Exercise description: Return every record below exactly as given, images excluded.

*** Opening of Data supplied ***

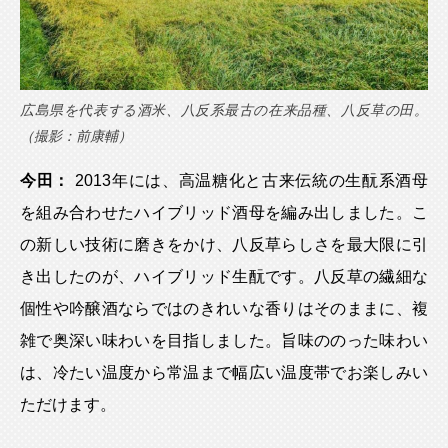
広島県を代表する酒米、八反系最古の在来品種、八反草の田。
（撮影：前康輔）
今田：
2013年には、高温糖化と古来伝統の生酛系酒母
を組み合わせたハイブリッド酒母を編み出しました。こ
の新しい技術に磨きをかけ、八反草らしさを最大限に引
き出したのが、ハイブリッド生酛です。八反草の繊細な
個性や吟醸酒ならではのきれいな香りはそのままに、複
雑で奥深い味わいを目指しました。旨味ののった味わい
は、冷たい温度から常温まで幅広い温度帯でお楽しみい
ただけます。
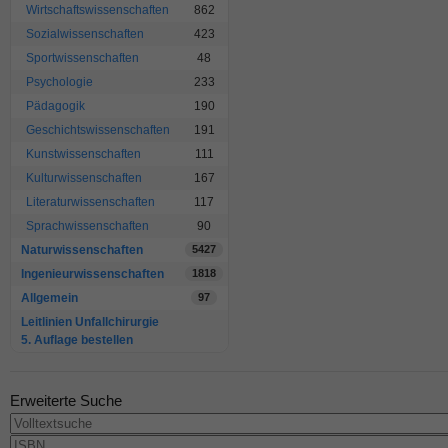
Wirtschaftswissenschaften
862
Sozialwissenschaften
423
Sportwissenschaften
48
Psychologie
233
Pädagogik
190
Geschichtswissenschaften
191
Kunstwissenschaften
111
Kulturwissenschaften
167
Literaturwissenschaften
117
Sprachwissenschaften
90
Naturwissenschaften
5427
Ingenieurwissenschaften
1818
Allgemein
97
Leitlinien Unfallchirurgie
5. Auflage bestellen
Erweiterte Suche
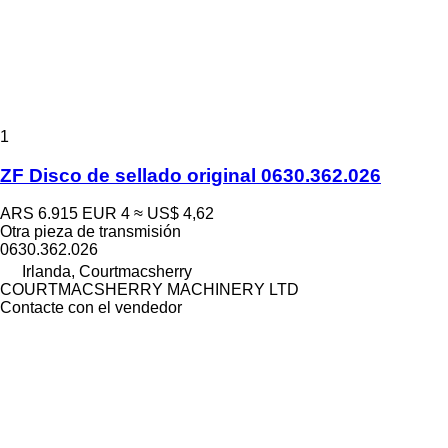
1
ZF Disco de sellado original 0630.362.026
ARS 6.915
EUR 4
≈ US$ 4,62
Otra pieza de transmisión
0630.362.026
Irlanda, Courtmacsherry
COURTMACSHERRY MACHINERY LTD
Contacte con el vendedor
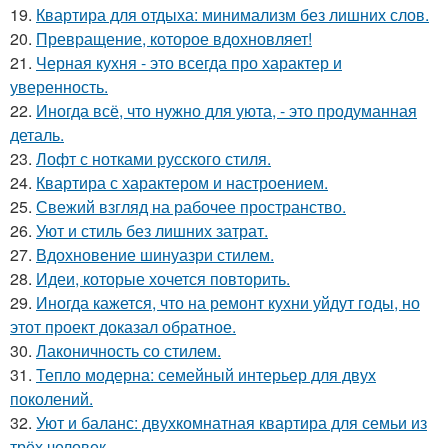
19.
Квартира для отдыха: минимализм без лишних слов.
20.
Превращение, которое вдохновляет!
21.
Черная кухня - это всегда про характер и
уверенность.
22.
Иногда всё, что нужно для уюта, - это продуманная
деталь.
23.
Лофт с нотками русского стиля.
24.
Квартира с характером и настроением.
25.
Свежий взгляд на рабочее пространство.
26.
Уют и стиль без лишних затрат.
27.
Вдохновение шинуазри стилем.
28.
Идеи, которые хочется повторить.
29.
Иногда кажется, что на ремонт кухни уйдут годы, но
этот проект доказал обратное.
30.
Лаконичность со стилем.
31.
Тепло модерна: семейный интерьер для двух
поколений.
32.
Уют и баланс: двухкомнатная квартира для семьи из
трёх человек.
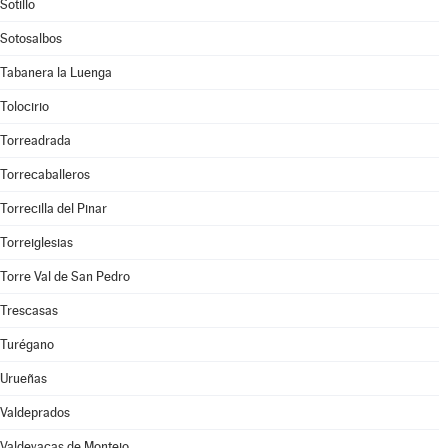
Sotillo
Sotosalbos
Tabanera la Luenga
Tolocirio
Torreadrada
Torrecaballeros
Torrecilla del Pinar
Torreiglesias
Torre Val de San Pedro
Trescasas
Turégano
Urueñas
Valdeprados
Valdevacas de Montejo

*** Close of Data supplied ***

Task result:
広島県を代表する酒米、八反系最古の在来品種、八反草の田。
（撮影：前康輔）
今田：
2013年には、高温糖化と古来伝統の生酛系酒母
を組み合わせたハイブリッド酒母を編み出しました。こ
の新しい技術に磨きをかけ、八反草らしさを最大限に引
き出したのが、ハイブリッド生酛です。八反草の繊細な
個性や吟醸酒ならではのきれいな香りはそのままに、複
雑で奥深い味わいを目指しました。旨味ののった味わい
は、冷たい温度から常温まで幅広い温度帯でお楽しみい
ただけます。
Wirtschaftswissenschaften
862
Sozialwissenschaften
423
Sportwissenschaften
48
Psychologie
233
Pädagogik
190
Geschichtswissenschaften
191
Kunstwissenschaften
111
Kulturwissenschaften
167
Literaturwissenschaften
117
Sprachwissenschaften
90
Naturwissenschaften
5427
Ingenieurwissenschaften
1818
Allgemein
97
Leitlinien Unfallchirurgie
5. Auflage bestellen
Erweiterte Suche
1
ZF Disco de sellado original 0630.362.026
ARS 6.915
EUR 4
≈ US$ 4,62
Otra pieza de transmisión
0630.362.026
Irlanda, Courtmacsherry
COURTMACSHERRY MACHINERY LTD
Contacte con el vendedor
19.
Квартира для отдыха: минимализм без лишних слов.
20.
Превращение, которое вдохновляет!
21.
Черная кухня - это всегда про характер и
уверенность.
22.
Иногда всё, что нужно для уюта, - это продуманная
деталь.
23.
Лофт с нотками русского стиля.
24.
Квартира с характером и настроением.
25.
Свежий взгляд на рабочее пространство.
26.
Уют и стиль без лишних затрат.
27.
Вдохновение шинуазри стилем.
28.
Идеи, которые хочется повторить.
29.
Иногда кажется, что на ремонт кухни уйдут годы, но
этот проект доказал обратное.
30.
Лаконичность со стилем.
31.
Тепло модерна: семейный интерьер для двух
поколений.
32.
Уют и баланс: двухкомнатная квартира для семьи из
трёх человек.
Sotillo
Sotosalbos
Tabanera la Luenga
Tolocirio
Torreadrada
Torrecaballeros
Torrecilla del Pinar
Torreiglesias
Torre Val de San Pedro
Trescasas
Turégano
Urueñas
Valdeprados
Valdevacas de Montejo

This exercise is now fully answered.